INPUT FOR THIS TASK:
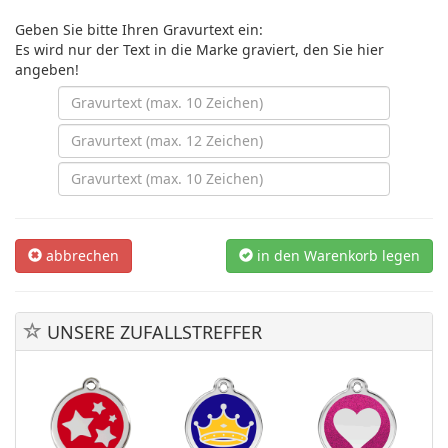
Geben Sie bitte Ihren Gravurtext ein:
Es wird nur der Text in die Marke graviert, den Sie hier
angeben!
abbrechen
in den Warenkorb legen
UNSERE ZUFALLSTREFFER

WHAT YOU NEED TO DO:
From the first line to the last, set down the records above exactly and skip the pictures.

TASK RESULT:
Geben Sie bitte Ihren Gravurtext ein:
Es wird nur der Text in die Marke graviert, den Sie hier
angeben!
abbrechen
in den Warenkorb legen
UNSERE ZUFALLSTREFFER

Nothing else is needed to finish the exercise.